┌──
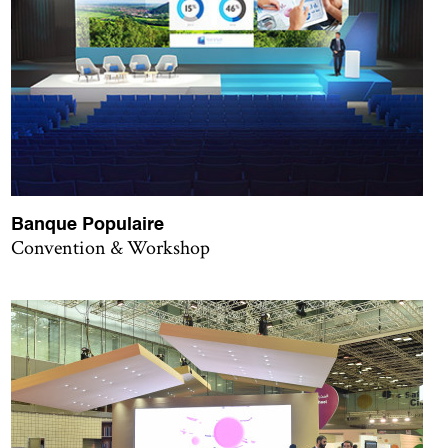
Banque Populaire
Convention & Workshop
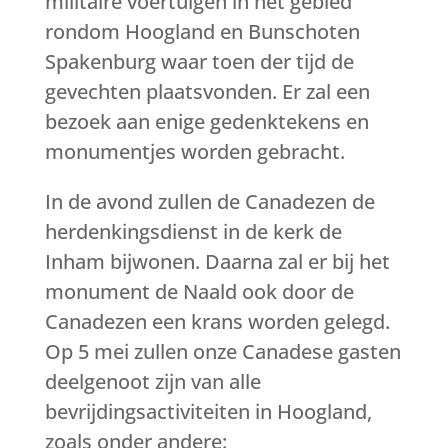
militaire voertuigen in het gebied
rondom Hoogland en Bunschoten
Spakenburg waar toen der tijd de
gevechten plaatsvonden. Er zal een
bezoek aan enige gedenktekens en
monumentjes worden gebracht.
In de avond zullen de Canadezen de
herdenkingsdienst in de kerk de
Inham bijwonen. Daarna zal er bij het
monument de Naald ook door de
Canadezen een krans worden gelegd.
Op 5 mei zullen onze Canadese gasten
deelgenoot zijn van alle
bevrijdingsactiviteiten in Hoogland,
zoals onder andere:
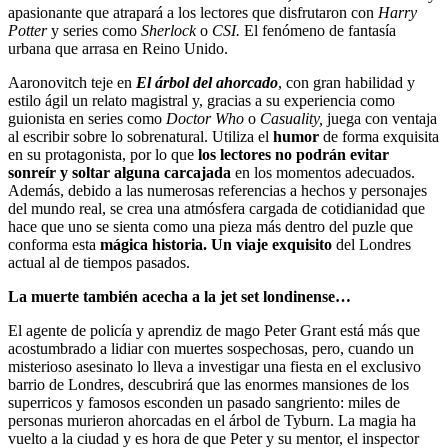
apasionante que atrapará a los lectores que disfrutaron con
Harry
Potter
y series como
Sherlock
o
CSI.
El fenómeno de fantasía
urbana que arrasa en Reino Unido.
Aaronovitch teje en
El árbol del ahorcado
, con gran habilidad y
estilo ágil un relato magistral y, gracias a su experiencia como
guionista en series como
Doctor Who
o
Casuality,
juega con ventaja
al escribir sobre lo sobrenatural. Utiliza el
humor
de forma exquisita
en su protagonista, por lo que
los lectores no podrán evitar
sonreír y soltar alguna carcajada
en los momentos adecuados.
Además, debido a las numerosas referencias a hechos y personajes
del mundo real, se crea una atmósfera cargada de cotidianidad que
hace que uno se sienta como una pieza más dentro del puzle que
conforma esta
mágica historia. Un viaje exquisito
del Londres
actual al de tiempos pasados.
La muerte también acecha a la jet set londinense…
El agente de policía y aprendiz de mago Peter Grant está más que
acostumbrado a lidiar con muertes sospechosas, pero, cuando un
misterioso asesinato lo lleva a investigar una fiesta en el exclusivo
barrio de Londres, descubrirá que las enormes mansiones de los
superricos y famosos esconden un pasado sangriento: miles de
personas murieron ahorcadas en el árbol de Tyburn. La magia ha
vuelto a la ciudad y es hora de que Peter y su mentor, el inspector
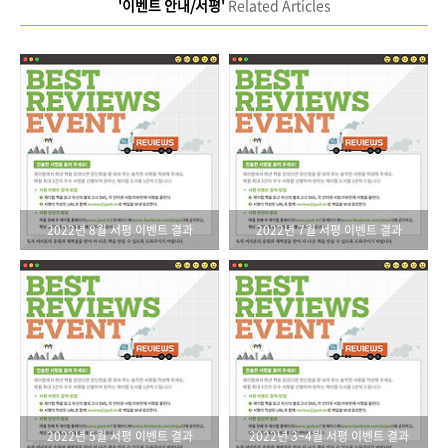
'이벤트 안내/서평'
Related Articles
2022년 8월 서평 이벤트 결과
2022년 7월 서평 이벤트 결과
2022년 5월 서평 이벤트 결과
2022년 3~4월 서평 이벤트 결과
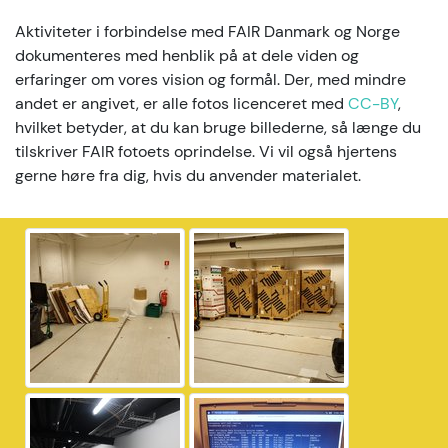
Aktiviteter i forbindelse med FAIR Danmark og Norge
dokumenteres med henblik på at dele viden og
erfaringer om vores vision og formål. Der, med mindre
andet er angivet, er alle fotos licenceret med
CC-BY
,
hvilket betyder, at du kan bruge billederne, så længe du
tilskriver FAIR fotoets oprindelse. Vi vil også hjertens
gerne høre fra dig, hvis du anvender materialet.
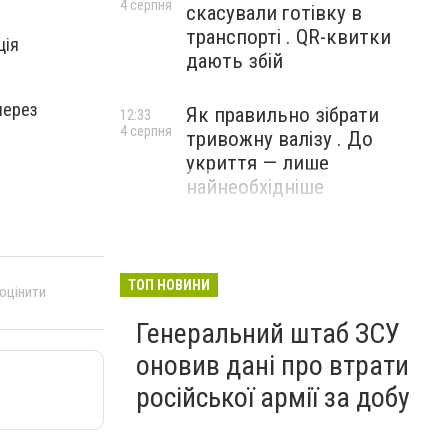
4 серпня
скасували готівку в
транспорті . QR-квитки
ція
дають збій
через
Як правильно зібрати
12:33
4 серпня
тривожну валізу . До
укриття — лише
найнеобхідніше
ТОП НОВИНИ
 оцінити
Генеральний штаб ЗСУ
оновив дані про втрати
російської армії за добу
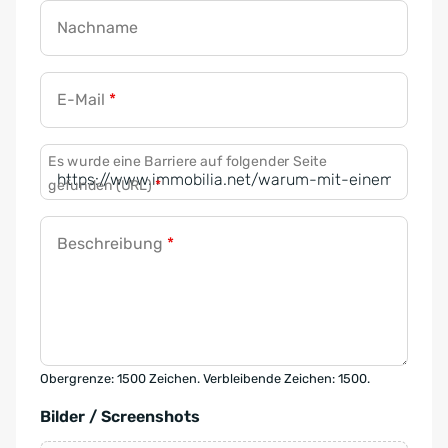
Nachname
E-Mail
*
Es wurde eine Barriere auf folgender Seite
gefunden (URL)
*
Beschreibung
*
Obergrenze: 1500 Zeichen. Verbleibende Zeichen: 1500.
Bilder / Screenshots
└──
> [Assigned task]: What is needed is every record above, restated word for word, with the pictures left out.

> [Answer to this exercise]:
Banque Populaire
Convention & Workshop
militaire voertuigen in het gebied
rondom Hoogland en Bunschoten
Spakenburg waar toen der tijd de
gevechten plaatsvonden. Er zal een
bezoek aan enige gedenktekens en
monumentjes worden gebracht.
In de avond zullen de Canadezen de
herdenkingsdienst in de kerk de
Inham bijwonen. Daarna zal er bij het
monument de Naald ook door de
Canadezen een krans worden gelegd.
Op 5 mei zullen onze Canadese gasten
deelgenoot zijn van alle
bevrijdingsactiviteiten in Hoogland,
zoals onder andere:
apasionante que atrapará a los lectores que disfrutaron con
Harry
Potter
y series como
Sherlock
o
CSI.
El fenómeno de fantasía
urbana que arrasa en Reino Unido.
Aaronovitch teje en
El árbol del ahorcado
, con gran habilidad y
estilo ágil un relato magistral y, gracias a su experiencia como
guionista en series como
Doctor Who
o
Casuality,
juega con ventaja
al escribir sobre lo sobrenatural. Utiliza el
humor
de forma exquisita
en su protagonista, por lo que
los lectores no podrán evitar
sonreír y soltar alguna carcajada
en los momentos adecuados.
Además, debido a las numerosas referencias a hechos y personajes
del mundo real, se crea una atmósfera cargada de cotidianidad que
hace que uno se sienta como una pieza más dentro del puzle que
conforma esta
mágica historia. Un viaje exquisito
del Londres
actual al de tiempos pasados.
La muerte también acecha a la jet set londinense…
El agente de policía y aprendiz de mago Peter Grant está más que
acostumbrado a lidiar con muertes sospechosas, pero, cuando un
misterioso asesinato lo lleva a investigar una fiesta en el exclusivo
barrio de Londres, descubrirá que las enormes mansiones de los
superricos y famosos esconden un pasado sangriento: miles de
personas murieron ahorcadas en el árbol de Tyburn. La magia ha
vuelto a la ciudad y es hora de que Peter y su mentor, el inspector
'이벤트 안내/서평'
Related Articles
2022년 8월 서평 이벤트 결과
2022년 7월 서평 이벤트 결과
2022년 5월 서평 이벤트 결과
2022년 3~4월 서평 이벤트 결과
Aktiviteter i forbindelse med FAIR Danmark og Norge
dokumenteres med henblik på at dele viden og
erfaringer om vores vision og formål. Der, med mindre
andet er angivet, er alle fotos licenceret med
CC-BY
,
hvilket betyder, at du kan bruge billederne, så længe du
tilskriver FAIR fotoets oprindelse. Vi vil også hjertens
gerne høre fra dig, hvis du anvender materialet.
4 серпня
скасували готівку в
транспорті . QR-квитки
ція
дають збій
через
Як правильно зібрати
12:33
4 серпня
тривожну валізу . До
укриття — лише
найнеобхідніше
ТОП НОВИНИ
 оцінити
Генеральний штаб ЗСУ
оновив дані про втрати
російської армії за добу
Nachname
E-Mail
*
Es wurde eine Barriere auf folgender Seite
gefunden (URL)
*
Beschreibung
*
Obergrenze: 1500 Zeichen. Verbleibende Zeichen: 1500.
Bilder / Screenshots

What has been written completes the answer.